本作は2016年にSteamにて早期アクセス配信が開始され、2020年8月に正式リリース。膨大なコンテンツと自由度の高さなどが評価され、現時点でSteamでのユーザーレビューステータスは98%が好評とする「圧倒的に好評」ステータスを獲得している。また2022年10月にはNintendo Switch版も配信。昨年12月には本作の累計売上が350万本を突破したことも伝えられていた(関連記事)。

そして今回、高評価かつ人気を博している本作の値上げが、作品公式Twitterアカウントより告知された。現地時間1月26日より本作の基本価格は30ドルから35ドルに引き上げられるとのこと。日本向け価格も変更されるかは告知されていないものの、35ドルは日本円換算すれば約4500円となる(現在の本作Steam版の日本向け価格は税込4000円)。基本価格値上げの理由としては、インフレーション(物価上昇 )の影響を受けた調整と説明されている。

本作は2016年の早期アクセス配信開始時には20ドルで発売。2018年4月に30ドルに引き上げられて以降、海外向けの販売価格は据え置きとなっていた。約5年のうちに社会情勢も変化し、今回の決断に至ったのだろう。

そして注目したいのは、値上げに際してユーザーからの暖かい反応も多く寄せられている点だ。たとえば、本作と類似コアコンセプトをもつ人気自動化シム『Satisfactory』公式Twitterアカウントは「(35ドルと言わず)40ドルにしろ」とリプライにて力強くコメント。さらに「黙っておれの金をもっていけ」と札束を取り出すネットミーム画像を添えている。また、現在開発中のDLCでいずれ“お金を払える”ことを楽しみにするユーザーも見られる。そのほか、本作を数千時間遊んだというユーザーも散見される。中には、長時間楽しめるコストパフォーマンスの高さから、1時間あたりの値上げ額は1セント程度とする意見も。いずれにせよ本作の値上げは、多くのハードコアなファンに好意的に見られていることがうかがえる。「本作の高い品質に対して、もっと値段が高くてもいい」というファン評価の表出だろう。

一方ほかのタイトルでは、値上げ時にユーザーから厳しい意見が集まる場合も見られる。たとえば『Rain World』では先日、1月20日に発売予定のDLCの価格が発表。あわせてゲーム本体について、2月上旬に5ドルの値上げが実施されることが告知された。これを受けてSteamフォーラム上では、値上げに対する冷ややかな意見が寄せられることに。ユーザーに弁解するようなかたちで、販売元Akupara Gamesのスタッフが値上げの理由を説明するに至った。そのなかでは、『Rain World』を値上げした4つの理由が語られている。
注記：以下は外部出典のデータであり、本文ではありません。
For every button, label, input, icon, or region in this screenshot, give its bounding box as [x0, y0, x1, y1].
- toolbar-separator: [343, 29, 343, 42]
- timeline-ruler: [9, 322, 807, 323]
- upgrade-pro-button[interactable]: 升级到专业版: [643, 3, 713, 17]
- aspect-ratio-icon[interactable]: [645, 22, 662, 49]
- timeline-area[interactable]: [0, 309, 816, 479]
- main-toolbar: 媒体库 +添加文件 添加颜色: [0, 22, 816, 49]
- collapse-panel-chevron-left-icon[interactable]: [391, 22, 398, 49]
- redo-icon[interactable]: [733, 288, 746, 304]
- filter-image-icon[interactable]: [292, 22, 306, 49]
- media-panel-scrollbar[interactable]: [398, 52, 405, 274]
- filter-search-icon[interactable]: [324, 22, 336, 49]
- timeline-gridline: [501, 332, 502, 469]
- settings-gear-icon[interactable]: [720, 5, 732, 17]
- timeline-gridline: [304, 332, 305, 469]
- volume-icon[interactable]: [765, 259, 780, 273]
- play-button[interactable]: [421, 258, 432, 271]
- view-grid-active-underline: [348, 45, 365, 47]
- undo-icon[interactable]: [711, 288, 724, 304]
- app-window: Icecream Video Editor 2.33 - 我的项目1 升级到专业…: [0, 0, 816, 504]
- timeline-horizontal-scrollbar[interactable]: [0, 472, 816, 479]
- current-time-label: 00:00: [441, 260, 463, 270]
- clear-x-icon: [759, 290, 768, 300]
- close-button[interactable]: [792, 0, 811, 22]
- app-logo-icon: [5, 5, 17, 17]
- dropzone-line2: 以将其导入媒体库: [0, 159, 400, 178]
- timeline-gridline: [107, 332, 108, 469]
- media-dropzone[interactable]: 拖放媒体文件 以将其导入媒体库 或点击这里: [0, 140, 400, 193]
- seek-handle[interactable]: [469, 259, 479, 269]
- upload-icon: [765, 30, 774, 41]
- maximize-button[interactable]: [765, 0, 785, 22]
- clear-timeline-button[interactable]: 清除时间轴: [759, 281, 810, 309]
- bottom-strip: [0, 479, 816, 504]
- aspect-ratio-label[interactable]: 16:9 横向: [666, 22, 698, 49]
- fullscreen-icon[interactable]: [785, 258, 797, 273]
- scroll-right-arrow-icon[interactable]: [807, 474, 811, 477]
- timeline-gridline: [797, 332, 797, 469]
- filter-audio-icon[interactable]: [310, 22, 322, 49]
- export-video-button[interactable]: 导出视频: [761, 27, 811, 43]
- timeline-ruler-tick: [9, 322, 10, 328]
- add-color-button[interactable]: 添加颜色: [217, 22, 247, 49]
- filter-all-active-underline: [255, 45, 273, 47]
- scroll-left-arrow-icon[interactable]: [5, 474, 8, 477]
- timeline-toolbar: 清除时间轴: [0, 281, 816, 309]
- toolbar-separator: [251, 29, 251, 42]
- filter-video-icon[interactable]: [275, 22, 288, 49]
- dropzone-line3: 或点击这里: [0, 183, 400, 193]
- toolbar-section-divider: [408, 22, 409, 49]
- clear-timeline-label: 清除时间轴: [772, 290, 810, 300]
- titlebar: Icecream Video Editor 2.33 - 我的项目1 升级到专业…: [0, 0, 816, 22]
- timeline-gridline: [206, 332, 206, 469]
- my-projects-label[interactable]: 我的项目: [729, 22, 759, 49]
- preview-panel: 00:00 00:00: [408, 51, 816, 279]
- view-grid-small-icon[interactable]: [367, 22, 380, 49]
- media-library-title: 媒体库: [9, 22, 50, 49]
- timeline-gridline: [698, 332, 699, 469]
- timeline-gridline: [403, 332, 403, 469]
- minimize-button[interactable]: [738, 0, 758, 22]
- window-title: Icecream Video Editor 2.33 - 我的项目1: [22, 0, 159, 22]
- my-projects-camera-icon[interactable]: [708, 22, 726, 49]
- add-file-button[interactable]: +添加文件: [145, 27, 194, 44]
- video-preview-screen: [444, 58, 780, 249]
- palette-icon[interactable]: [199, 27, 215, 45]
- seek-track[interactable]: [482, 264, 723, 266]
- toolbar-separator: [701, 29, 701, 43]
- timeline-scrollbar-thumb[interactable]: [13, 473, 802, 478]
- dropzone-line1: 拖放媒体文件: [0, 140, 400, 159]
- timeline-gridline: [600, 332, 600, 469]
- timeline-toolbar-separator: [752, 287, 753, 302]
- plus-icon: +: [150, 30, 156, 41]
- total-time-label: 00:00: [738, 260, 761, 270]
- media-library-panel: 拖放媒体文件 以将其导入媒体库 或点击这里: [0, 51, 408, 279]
『Rain World』も、2017年にリリースされて長らく無料アップデートが重ねられてきた作品である。理由のひとつは、そうした労力を価格に反映したとのこと。続いて、「DLCの価格を抑え、早期に購入してくれた既存ユーザーに報いるため」「今後もっと『Rain World』関連のコンテンツを開発するため」といった理由を説明。4つ目の理由としては、同作のパブリッシャー変更に関連する支出を賄うためとされている。一連の説明は理にかなっているものの、引き続き比較的冷ややかなユーザー反響が多め。Akupara Gamesの初期発表では、値上げの理由が十分に明示されていなかったのもその一因だろう。

本作『Factorio』の値上げ発表において“もっと値上げしろ”との意見まで飛び出したのは、対照的なユーザー反応といえる。本作では開発元のポリシーによってセールをおこなわない方針がとられている。早期アクセス配信時に購入したユーザーよりも安くゲームを買うことができないわけだ。今回の本作値上げに暖かい反応が寄せられたのは、ゲームへの評価だけでなく、そうした販売方針や、初期発表から値上げの理由が明記されていた点などが関係しているのかもしれない。
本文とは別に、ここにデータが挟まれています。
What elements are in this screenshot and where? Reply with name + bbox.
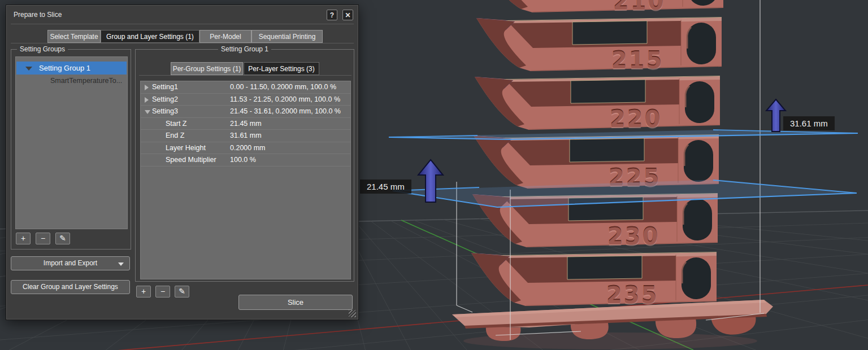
row-value: 0.00 - 11.50, 0.2000 mm, 100.0 % [230,81,336,93]
dialog-titlebar[interactable]: Prepare to Slice [6,5,358,23]
tab-group-layer-settings[interactable]: Group and Layer Settings (1) [101,30,199,43]
tab-per-group-settings[interactable]: Per-Group Settings (1) [171,62,243,75]
clear-group-layer-settings-button[interactable]: Clear Group and Layer Settings [11,280,130,294]
tower-number: 220 [610,106,662,132]
chevron-down-icon [118,262,124,266]
resize-grip[interactable] [349,310,356,317]
help-button[interactable]: ? [327,10,337,20]
setting-group-panel-title: Setting Group 1 [218,45,271,53]
row-value: 31.61 mm [230,130,262,142]
setting-groups-title: Setting Groups [17,45,68,53]
expander-down-icon[interactable] [145,110,150,114]
table-row[interactable]: Setting3 21.45 - 31.61, 0.2000 mm, 100.0… [141,106,350,118]
tower-number: 230 [607,224,660,250]
expander-right-icon[interactable] [145,85,149,90]
import-export-label: Import and Export [44,259,97,267]
lower-plane-measurement-label: 21.45 mm [360,180,411,194]
add-group-button[interactable]: + [16,233,31,244]
tree-item-label: SmartTemperatureTo... [50,75,122,88]
tree-item-label: Setting Group 1 [39,62,90,75]
row-name: Setting2 [152,94,178,106]
tower-number: 215 [611,47,664,73]
upper-plane-measurement-label: 31.61 mm [783,116,835,130]
row-value: 0.2000 mm [230,142,266,154]
tower-number: 210 [613,0,666,15]
close-button[interactable]: ✕ [342,10,353,20]
row-value: 21.45 mm [230,118,262,130]
tree-item-model[interactable]: SmartTemperatureTo... [16,75,127,88]
inner-tabbar-divider [139,75,351,76]
import-export-button[interactable]: Import and Export [11,256,130,270]
tree-item-setting-group[interactable]: Setting Group 1 [16,62,127,75]
row-value: 21.45 - 31.61, 0.2000 mm, 100.0 % [230,106,341,117]
app-window: 210 215 220 225 230 235 [0,0,868,350]
temperature-tower[interactable]: 210 215 220 225 230 235 [471,0,723,308]
per-layer-settings-table[interactable]: Setting1 0.00 - 11.50, 0.2000 mm, 100.0 … [140,81,351,279]
remove-setting-button[interactable]: − [155,286,170,298]
remove-group-button[interactable]: − [36,233,50,244]
row-name: Setting3 [152,106,178,117]
row-name: End Z [166,130,184,142]
slice-button[interactable]: Slice [238,295,353,310]
expander-right-icon[interactable] [145,97,149,103]
dialog-title: Prepare to Slice [14,11,62,19]
row-name: Layer Height [166,142,206,154]
table-row[interactable]: Setting1 0.00 - 11.50, 0.2000 mm, 100.0 … [141,81,350,94]
table-row[interactable]: Setting2 11.53 - 21.25, 0.2000 mm, 100.0… [141,94,350,106]
edit-group-button[interactable]: ✎ [55,233,70,244]
prepare-to-slice-dialog: Prepare to Slice ? ✕ Select Template Gro… [6,5,359,320]
row-name: Speed Multiplier [166,154,216,166]
tab-select-template[interactable]: Select Template [47,30,101,43]
table-row[interactable]: Start Z 21.45 mm [141,118,350,130]
tower-number: 235 [606,282,659,308]
table-row[interactable]: End Z 31.61 mm [141,130,350,142]
tab-per-layer-settings[interactable]: Per-Layer Settings (3) [244,62,319,75]
row-value: 11.53 - 21.25, 0.2000 mm, 100.0 % [230,94,340,106]
titlebar-divider [11,24,354,24]
row-name: Start Z [166,118,187,130]
table-row[interactable]: Layer Height 0.2000 mm [141,142,350,155]
add-setting-button[interactable]: + [136,286,151,298]
setting-group-panel: Setting Group 1 Per-Group Settings (1) P… [135,49,354,282]
expander-down-icon[interactable] [25,67,32,71]
row-value: 100.0 % [230,154,256,166]
upper-plane-drag-arrow[interactable] [766,99,785,132]
tabbar-divider [11,43,354,43]
edit-setting-button[interactable]: ✎ [175,286,189,298]
setting-groups-list[interactable]: Setting Group 1 SmartTemperatureTo... [15,56,128,229]
tab-per-model[interactable]: Per-Model [199,30,251,43]
setting-groups-groupbox: Setting Groups Setting Group 1 SmartTemp… [11,49,131,250]
row-name: Setting1 [152,81,178,93]
table-row[interactable]: Speed Multiplier 100.0 % [141,154,350,167]
tab-sequential-printing[interactable]: Sequential Printing [251,30,323,43]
なお前述のとおり、今回の発表では日本向け販売価格の引き上げについては言及されていない。Steam/Nintendo Switch版の値上げについては、今後の発表あるいは現地時間1月26日の価格改定で示されることだろう。ちなみに本作Steam版の日本向け販売価格については、昨年8月に3000円から4000円に引き上げとなっていた。
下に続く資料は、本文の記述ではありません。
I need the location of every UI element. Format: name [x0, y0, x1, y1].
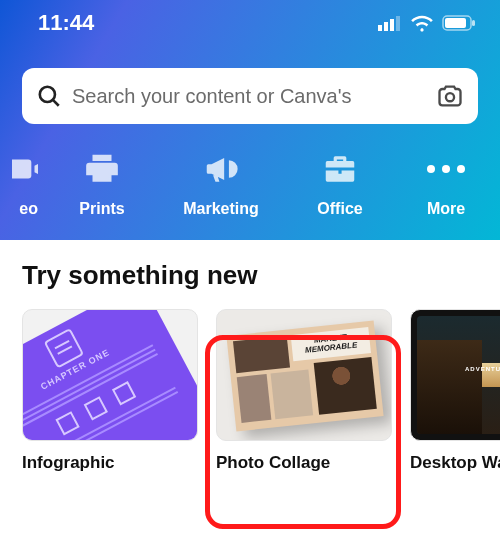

『Factorio』は、PC(Steam/GOG.com/公式サイト)およびNintendo Switch向けに販売中。現地時間1月26日には、30ドルから35ドル(約4500円)への値上げが実施予定だ。日本向け価格の値上げが実施されるかは不明ながら、気になる人は今のうちに購入しておくのもいいだろう。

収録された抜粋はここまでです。